Woodside Energy is forging ahead with its Sangomar field development offshore Senegal, for which it has started the subsea installation campaign and the phase one project is on track for start-up in the second half of 2023.

“At Sangomar the subsea installation campaign began in September and development drilling progressed, with six of the planned 23 wells now complete. The project was 70% complete at [third] quarter end with first oil targeted for the second half of 2023,” said chief executive Meg O’Neill.

In tandem, construction and conversion activities for the project’s floating production storage and offloading (FPSO) facility progressed in preparation for its planned departure to Singapore later in the year to complete the topsides integration and commissioning.

FPSO provider Modec of Japan earlier this year elected to move the Sangomar FPSO that was being converted in China. The integration and commissioning scope was initially lined up for Cosco Shipping Heavy Industry’s Dalian yard. But work on the floater became challenging due to China’s strict and protracted coronavirus protocols and the Sangomar floater’s topsides will now be integrated and commissioned at Keppel Offshore & Marine.

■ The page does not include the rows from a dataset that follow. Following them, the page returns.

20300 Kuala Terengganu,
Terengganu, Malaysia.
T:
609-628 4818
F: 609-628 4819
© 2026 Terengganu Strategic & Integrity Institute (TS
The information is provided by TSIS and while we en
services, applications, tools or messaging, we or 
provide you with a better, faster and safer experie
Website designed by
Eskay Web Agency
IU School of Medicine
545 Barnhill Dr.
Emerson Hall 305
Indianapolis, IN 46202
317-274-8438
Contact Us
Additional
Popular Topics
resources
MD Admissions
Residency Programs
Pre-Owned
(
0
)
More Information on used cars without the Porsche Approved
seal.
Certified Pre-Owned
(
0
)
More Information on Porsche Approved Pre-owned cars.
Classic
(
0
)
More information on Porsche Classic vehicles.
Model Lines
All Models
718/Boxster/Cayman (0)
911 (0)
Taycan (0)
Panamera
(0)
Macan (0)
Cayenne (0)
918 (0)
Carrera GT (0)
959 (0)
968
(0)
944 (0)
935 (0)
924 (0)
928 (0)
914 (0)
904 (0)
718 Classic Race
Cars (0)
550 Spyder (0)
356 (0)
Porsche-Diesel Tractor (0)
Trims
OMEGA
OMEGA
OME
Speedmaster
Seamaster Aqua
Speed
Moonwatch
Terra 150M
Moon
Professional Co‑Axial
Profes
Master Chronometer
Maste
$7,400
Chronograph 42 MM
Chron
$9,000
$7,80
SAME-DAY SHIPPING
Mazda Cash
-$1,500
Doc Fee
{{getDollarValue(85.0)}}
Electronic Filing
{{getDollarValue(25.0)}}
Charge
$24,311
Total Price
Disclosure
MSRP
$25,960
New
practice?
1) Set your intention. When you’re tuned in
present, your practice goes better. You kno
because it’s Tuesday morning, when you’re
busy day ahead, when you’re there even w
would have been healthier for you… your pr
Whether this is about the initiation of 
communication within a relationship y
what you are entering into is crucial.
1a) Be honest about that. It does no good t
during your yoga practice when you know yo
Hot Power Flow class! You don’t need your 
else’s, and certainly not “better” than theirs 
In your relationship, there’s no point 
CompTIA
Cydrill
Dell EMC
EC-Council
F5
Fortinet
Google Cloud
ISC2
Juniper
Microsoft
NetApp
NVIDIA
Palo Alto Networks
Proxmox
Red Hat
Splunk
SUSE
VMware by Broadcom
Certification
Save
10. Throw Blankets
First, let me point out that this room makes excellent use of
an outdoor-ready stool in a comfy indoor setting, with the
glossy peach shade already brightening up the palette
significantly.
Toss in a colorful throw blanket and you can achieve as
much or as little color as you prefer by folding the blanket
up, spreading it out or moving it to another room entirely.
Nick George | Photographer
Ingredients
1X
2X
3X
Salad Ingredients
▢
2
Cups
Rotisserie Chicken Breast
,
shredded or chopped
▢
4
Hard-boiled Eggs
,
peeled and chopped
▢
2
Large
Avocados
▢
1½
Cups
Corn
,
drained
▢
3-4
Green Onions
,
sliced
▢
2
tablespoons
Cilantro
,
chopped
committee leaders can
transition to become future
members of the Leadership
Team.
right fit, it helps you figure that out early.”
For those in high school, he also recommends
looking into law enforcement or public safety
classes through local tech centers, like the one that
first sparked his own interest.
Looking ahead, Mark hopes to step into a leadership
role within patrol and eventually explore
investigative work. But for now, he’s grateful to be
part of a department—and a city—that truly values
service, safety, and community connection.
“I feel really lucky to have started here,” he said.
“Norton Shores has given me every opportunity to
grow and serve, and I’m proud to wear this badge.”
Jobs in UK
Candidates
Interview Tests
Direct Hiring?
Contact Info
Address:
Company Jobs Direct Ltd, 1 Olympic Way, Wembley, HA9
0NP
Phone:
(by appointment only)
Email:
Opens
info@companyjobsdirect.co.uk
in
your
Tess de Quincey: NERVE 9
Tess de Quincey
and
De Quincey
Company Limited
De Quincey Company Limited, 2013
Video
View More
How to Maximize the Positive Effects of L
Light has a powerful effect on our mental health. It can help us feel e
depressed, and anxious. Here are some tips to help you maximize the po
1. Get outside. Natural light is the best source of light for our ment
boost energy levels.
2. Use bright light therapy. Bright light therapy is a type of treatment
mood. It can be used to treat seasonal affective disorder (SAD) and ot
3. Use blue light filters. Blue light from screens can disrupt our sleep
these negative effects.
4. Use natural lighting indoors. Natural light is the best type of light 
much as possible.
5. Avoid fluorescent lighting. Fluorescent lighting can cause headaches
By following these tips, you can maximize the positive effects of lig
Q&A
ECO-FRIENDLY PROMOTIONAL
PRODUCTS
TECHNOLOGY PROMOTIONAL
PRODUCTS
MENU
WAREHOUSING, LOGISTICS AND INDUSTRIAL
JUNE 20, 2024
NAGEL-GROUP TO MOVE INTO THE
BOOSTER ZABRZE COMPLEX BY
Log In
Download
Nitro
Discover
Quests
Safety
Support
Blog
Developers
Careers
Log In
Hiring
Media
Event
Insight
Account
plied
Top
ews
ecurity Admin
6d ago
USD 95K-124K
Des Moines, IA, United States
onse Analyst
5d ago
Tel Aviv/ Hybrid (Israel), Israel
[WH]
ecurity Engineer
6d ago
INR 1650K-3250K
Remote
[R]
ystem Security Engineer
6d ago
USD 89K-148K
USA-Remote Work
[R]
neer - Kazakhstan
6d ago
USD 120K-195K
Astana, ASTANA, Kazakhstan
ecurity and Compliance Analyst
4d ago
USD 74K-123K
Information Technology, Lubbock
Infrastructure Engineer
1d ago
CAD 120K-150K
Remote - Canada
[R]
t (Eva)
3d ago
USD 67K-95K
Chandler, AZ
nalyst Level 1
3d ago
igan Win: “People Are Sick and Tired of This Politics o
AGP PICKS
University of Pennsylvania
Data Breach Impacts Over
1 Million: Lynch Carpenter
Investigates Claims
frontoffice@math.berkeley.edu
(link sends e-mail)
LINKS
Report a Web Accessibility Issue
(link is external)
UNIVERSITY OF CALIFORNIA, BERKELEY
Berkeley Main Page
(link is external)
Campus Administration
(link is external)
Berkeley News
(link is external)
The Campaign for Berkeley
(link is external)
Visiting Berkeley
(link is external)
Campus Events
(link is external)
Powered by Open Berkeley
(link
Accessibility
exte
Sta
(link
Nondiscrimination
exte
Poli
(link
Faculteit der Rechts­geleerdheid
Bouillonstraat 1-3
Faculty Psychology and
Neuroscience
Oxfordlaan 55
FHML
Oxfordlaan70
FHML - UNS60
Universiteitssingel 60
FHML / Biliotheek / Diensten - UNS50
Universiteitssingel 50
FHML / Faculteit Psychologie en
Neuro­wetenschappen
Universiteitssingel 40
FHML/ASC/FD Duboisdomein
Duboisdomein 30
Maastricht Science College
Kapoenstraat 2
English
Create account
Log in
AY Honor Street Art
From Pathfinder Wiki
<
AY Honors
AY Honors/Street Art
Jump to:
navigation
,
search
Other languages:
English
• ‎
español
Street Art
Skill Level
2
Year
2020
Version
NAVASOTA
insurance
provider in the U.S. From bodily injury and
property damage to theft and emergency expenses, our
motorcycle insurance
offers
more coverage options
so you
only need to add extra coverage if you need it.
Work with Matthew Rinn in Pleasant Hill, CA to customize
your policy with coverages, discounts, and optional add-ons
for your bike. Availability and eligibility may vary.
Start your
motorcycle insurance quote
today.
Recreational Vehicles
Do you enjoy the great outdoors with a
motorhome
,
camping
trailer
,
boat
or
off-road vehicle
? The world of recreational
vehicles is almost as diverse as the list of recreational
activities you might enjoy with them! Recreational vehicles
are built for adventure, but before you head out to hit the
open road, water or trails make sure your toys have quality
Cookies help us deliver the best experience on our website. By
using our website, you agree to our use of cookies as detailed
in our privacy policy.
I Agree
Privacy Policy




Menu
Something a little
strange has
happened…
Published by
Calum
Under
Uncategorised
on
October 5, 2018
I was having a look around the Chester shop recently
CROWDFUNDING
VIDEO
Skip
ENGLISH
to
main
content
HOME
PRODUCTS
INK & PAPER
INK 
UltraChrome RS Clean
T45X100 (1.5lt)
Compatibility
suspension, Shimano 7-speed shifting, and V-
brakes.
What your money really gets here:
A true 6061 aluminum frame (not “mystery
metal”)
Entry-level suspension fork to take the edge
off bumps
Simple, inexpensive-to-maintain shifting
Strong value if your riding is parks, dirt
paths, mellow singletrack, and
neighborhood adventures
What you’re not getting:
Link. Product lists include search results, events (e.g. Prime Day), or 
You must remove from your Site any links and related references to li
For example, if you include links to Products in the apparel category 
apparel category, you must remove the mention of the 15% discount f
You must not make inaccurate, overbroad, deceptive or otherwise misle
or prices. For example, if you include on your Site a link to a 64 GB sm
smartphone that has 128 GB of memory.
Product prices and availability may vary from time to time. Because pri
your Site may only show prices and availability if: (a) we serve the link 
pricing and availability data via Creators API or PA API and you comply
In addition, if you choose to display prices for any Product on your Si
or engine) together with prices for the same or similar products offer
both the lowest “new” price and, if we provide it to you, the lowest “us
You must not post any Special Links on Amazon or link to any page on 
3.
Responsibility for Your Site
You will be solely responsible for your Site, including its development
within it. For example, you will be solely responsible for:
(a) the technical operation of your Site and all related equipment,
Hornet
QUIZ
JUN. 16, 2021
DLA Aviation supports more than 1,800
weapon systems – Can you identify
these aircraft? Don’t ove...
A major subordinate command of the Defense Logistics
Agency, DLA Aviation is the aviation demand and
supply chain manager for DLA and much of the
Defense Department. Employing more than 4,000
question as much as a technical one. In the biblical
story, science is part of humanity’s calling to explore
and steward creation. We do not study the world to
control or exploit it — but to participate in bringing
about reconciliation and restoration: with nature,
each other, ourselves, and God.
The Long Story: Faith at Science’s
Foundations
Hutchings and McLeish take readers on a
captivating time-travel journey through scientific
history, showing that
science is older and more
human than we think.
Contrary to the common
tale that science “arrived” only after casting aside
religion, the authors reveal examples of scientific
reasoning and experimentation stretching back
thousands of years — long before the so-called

Woodside earlier this month completed the SNE North-2 well offshore Senegal, which was targeting a near-field tie-back to the under construction Sangomar FPSO. However, this well encountered sub-commercial quantities of hydrocarbons and was plugged and abandoned.

The Australian operator is also stealing a march with its Trion field development offshore Mexico.

The operator on Thursday confirmed an exclusive Upstream story of earlier this week that it had indeed issued tenders for “major scopes of work” ahead of the potential final investment decision in 2023.

“The floating production unit bid package was issued to prospective contractors and other key scopes of work bid packages will be issued in the fourth quarter in order to provide cost and schedule predictability to support FID,” said Woodside.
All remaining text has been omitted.